Nick Shingler (born 1959) is an English cartoonist, illustrator and building surveyor known for his artwork and cartoons, especially those published in collaboration with the Coventry Telegraph. He gained popularity as the creator of The Cov Kids cartoons, an ongoing series which he began in 2013 and has been published most notably in the Coventry Telegraph and the Wasps Rugby Matchbooks. Shingler is the host of The Cov Kids cartoon workshops, sessions about art and creativity specially curated for children. He has also collaborated with the Shop Front Festival and UK City of Culture 2021.

== Life and career ==
Shingler grew up in Wolverhampton, a metropolitan city in central England. After completing his primary education, he went to art school in the 70s. In the 1980s, he fell in love with the city of Coventry in the West Midlands and moved there. He permanently settled in Coventry and has continued his career in the city ever since. Shingler is now married with 2 children and lives in Earlsdon.

As a child, Shingler was fascinated with comic books and paintings and extensively read Marvel comics and Beano's Bash Street Kids. He was heavily influenced by British cartoonist Carl Giles of the Daily Express and American artist and writer Jack Kirby from Marvel Comics. Many of Shingler's own characters today are inspired by and based upon these characters from Marvel and The Beano. Even though he is a building surveyor by profession, Shingler's passion for art evolved from being just a hobby to a proper occupation and his stature in the art industry has grown over the years.

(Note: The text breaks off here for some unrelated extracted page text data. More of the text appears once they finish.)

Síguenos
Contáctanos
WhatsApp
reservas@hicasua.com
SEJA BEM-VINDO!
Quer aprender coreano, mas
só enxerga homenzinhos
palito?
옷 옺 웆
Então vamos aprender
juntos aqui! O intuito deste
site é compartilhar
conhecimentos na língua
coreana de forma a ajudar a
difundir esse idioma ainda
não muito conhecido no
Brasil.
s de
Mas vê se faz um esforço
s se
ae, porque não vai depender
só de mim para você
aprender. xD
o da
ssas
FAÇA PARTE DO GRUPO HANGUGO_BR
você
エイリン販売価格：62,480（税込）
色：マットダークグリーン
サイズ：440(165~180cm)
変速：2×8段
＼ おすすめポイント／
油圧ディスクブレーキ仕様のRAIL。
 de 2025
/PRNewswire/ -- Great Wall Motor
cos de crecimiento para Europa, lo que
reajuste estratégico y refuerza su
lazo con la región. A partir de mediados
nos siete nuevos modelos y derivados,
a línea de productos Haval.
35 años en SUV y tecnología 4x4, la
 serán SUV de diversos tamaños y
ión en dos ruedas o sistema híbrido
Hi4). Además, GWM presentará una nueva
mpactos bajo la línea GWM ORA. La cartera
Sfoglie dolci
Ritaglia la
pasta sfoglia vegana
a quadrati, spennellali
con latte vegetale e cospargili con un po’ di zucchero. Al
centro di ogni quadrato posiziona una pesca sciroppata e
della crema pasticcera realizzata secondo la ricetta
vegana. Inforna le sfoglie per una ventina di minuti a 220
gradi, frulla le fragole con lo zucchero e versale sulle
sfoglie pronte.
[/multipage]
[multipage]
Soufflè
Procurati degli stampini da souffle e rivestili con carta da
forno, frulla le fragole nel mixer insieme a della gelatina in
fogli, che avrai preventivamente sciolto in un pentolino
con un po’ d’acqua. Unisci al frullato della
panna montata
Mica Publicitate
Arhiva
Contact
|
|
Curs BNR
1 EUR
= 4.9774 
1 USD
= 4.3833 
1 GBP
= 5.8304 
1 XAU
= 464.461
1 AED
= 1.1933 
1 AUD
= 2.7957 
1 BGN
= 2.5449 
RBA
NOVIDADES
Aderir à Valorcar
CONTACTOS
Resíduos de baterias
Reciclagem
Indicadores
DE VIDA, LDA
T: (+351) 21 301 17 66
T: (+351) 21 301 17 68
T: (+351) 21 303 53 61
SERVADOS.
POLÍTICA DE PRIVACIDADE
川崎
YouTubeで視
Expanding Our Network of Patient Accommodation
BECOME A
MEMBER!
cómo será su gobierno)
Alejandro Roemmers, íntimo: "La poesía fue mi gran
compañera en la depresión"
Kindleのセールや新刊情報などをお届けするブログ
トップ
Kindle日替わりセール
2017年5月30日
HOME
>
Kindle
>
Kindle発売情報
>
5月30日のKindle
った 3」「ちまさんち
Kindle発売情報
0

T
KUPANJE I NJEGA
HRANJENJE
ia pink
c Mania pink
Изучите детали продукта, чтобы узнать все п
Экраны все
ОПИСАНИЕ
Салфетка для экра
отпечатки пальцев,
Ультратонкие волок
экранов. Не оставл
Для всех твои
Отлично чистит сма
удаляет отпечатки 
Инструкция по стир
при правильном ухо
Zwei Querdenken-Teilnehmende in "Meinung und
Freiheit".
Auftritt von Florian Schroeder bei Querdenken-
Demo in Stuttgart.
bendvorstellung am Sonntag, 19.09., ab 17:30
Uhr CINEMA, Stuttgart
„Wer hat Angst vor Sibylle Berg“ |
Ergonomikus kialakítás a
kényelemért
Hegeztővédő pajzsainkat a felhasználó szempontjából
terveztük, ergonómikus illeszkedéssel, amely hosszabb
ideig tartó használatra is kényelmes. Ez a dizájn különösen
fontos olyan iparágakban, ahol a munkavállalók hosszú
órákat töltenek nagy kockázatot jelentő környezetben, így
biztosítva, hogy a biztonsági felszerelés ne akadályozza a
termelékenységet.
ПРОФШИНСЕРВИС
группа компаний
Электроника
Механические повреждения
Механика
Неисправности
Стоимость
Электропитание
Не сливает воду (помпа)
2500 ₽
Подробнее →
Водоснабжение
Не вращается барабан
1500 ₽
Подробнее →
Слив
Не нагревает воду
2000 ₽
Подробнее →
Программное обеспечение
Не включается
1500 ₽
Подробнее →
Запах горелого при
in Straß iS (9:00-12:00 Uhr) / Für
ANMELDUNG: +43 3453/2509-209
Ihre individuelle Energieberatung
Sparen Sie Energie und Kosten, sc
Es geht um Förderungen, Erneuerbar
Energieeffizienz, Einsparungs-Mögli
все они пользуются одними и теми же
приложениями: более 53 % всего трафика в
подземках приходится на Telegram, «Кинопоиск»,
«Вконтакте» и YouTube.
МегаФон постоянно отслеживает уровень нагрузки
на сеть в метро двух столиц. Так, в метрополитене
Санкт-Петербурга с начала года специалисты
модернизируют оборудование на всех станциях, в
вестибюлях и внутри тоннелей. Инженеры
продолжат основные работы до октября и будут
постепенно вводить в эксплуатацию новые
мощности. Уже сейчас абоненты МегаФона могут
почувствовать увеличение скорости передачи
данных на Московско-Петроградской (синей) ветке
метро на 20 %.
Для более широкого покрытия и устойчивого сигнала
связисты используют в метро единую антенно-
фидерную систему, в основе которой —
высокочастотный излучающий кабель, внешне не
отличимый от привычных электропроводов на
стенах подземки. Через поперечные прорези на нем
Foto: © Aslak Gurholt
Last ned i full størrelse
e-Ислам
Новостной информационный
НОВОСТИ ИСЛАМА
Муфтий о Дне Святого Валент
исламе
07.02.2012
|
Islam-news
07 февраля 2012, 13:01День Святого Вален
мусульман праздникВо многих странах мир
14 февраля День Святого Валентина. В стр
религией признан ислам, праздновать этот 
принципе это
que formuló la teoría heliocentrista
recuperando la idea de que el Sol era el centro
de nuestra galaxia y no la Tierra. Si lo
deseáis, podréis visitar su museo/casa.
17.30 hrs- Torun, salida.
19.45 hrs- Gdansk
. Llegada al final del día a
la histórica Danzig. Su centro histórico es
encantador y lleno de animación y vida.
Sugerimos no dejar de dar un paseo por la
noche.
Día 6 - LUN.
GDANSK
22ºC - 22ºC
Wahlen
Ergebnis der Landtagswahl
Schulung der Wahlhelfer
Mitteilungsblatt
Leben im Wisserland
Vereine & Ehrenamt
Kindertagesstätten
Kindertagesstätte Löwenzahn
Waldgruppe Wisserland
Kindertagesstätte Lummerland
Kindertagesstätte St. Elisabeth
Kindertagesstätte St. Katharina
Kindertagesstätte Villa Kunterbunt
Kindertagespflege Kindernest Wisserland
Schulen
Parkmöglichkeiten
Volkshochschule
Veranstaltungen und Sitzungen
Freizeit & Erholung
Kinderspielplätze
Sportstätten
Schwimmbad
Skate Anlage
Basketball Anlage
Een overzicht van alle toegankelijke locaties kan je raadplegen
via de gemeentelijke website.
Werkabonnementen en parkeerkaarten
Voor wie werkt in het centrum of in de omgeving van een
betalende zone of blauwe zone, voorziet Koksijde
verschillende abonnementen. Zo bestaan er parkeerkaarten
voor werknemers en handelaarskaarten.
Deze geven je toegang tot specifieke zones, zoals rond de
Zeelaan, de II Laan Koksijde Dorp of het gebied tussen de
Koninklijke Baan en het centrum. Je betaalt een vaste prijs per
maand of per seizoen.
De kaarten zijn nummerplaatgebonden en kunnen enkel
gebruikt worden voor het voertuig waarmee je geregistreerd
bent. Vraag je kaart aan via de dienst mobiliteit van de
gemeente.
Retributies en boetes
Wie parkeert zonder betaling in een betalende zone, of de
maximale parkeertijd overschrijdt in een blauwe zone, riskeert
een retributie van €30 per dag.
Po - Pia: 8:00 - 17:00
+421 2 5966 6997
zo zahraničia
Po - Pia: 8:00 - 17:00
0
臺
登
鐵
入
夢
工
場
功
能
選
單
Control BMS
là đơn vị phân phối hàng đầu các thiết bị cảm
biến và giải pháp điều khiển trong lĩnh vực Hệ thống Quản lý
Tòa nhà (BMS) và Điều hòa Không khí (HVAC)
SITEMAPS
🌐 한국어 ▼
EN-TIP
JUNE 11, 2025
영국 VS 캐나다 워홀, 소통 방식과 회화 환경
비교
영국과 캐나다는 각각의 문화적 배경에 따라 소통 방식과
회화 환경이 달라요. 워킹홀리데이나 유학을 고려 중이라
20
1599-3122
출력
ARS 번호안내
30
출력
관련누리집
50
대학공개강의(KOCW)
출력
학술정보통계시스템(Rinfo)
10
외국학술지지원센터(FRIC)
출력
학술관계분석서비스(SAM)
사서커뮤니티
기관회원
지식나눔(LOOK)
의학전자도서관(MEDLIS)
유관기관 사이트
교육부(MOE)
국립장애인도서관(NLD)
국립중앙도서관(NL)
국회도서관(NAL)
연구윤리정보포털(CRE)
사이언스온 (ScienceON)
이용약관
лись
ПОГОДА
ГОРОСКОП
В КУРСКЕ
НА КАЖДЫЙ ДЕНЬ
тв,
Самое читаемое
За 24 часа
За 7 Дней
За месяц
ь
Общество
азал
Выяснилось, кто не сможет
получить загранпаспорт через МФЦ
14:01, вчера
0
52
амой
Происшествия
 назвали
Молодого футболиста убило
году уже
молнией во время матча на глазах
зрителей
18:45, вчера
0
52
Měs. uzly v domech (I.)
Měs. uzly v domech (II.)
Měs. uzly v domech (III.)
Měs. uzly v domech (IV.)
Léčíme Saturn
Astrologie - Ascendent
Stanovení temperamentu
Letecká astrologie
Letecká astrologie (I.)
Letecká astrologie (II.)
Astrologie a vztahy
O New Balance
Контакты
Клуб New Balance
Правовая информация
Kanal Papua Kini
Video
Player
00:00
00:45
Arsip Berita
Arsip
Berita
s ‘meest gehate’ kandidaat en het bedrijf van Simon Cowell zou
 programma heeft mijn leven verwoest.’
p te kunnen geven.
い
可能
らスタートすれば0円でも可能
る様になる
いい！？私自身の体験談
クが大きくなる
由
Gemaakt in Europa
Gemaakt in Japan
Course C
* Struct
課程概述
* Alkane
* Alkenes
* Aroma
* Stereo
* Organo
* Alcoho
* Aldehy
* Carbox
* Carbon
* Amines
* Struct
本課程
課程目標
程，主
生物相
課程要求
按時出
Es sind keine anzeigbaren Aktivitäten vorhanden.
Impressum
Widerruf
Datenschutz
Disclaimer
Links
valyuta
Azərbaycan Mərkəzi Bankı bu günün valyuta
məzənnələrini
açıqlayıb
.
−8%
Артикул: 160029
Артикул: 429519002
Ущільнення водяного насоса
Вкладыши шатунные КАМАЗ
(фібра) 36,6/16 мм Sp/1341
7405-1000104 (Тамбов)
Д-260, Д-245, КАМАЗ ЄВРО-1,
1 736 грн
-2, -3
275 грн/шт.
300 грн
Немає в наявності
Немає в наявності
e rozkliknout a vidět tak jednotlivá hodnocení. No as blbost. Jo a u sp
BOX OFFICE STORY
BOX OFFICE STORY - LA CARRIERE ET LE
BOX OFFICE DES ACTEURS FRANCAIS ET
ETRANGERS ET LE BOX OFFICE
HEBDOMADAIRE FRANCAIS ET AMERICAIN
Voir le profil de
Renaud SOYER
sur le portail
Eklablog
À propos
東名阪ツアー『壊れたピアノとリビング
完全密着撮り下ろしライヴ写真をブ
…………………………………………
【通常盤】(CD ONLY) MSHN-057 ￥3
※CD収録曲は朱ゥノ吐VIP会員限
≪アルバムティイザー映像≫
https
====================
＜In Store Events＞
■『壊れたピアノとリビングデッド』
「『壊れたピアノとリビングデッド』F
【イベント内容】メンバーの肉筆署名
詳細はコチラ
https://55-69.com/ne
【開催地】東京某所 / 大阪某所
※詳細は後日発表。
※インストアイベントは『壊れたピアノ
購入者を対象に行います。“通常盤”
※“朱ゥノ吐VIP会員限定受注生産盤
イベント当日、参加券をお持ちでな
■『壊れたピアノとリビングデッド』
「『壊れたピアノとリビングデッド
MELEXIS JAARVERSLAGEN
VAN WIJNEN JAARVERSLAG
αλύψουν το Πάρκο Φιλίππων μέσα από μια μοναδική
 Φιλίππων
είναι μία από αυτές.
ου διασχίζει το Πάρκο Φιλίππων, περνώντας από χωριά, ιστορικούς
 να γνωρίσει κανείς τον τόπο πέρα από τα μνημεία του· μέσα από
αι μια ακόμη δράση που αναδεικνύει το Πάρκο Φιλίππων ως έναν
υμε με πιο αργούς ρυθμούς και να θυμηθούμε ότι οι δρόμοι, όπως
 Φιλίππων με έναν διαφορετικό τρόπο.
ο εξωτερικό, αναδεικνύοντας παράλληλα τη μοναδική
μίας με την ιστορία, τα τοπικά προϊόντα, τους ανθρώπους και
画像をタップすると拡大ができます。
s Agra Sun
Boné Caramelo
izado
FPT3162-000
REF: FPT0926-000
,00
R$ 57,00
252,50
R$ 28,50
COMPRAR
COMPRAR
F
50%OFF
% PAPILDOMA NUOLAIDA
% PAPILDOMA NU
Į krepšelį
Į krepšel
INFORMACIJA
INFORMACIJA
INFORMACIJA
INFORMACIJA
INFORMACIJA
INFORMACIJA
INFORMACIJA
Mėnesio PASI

Shingler initially tasted national success as a teenager in the early 1970s when one of his paintings was featured in a London art gallery, leading to national coverage in the Guardian newspaper. In the 1980s, he had paintings exhibited in the Coventry Cathedral and the Herbert Art Gallery & Museum. Apart from his frequent collaborations with the Coventry Telegraph and Wasps Rugby Team in the 2010s, he exhibited a full comic strip at the Leeds Thought Bubble Festival, depicting an airborne Angel of the North. The Coventry Music Museum, an independent charity, admired one his artworks called 2-Tone Village. Shingler donated a signed copy of the piece to the Museum.

== Style ==
Nick prefers the traditional method of using pen and ink to draw. He first creates his pieces on an A4 sheet of paper, which is then rendered and reproduced at a third of its original size. His choice of background and setting is realistic and recognizable, upon which he imposes the Cov Kids characters. The drawing process usually takes him about 2 to 3 hours but additional time is required for preparation and photography.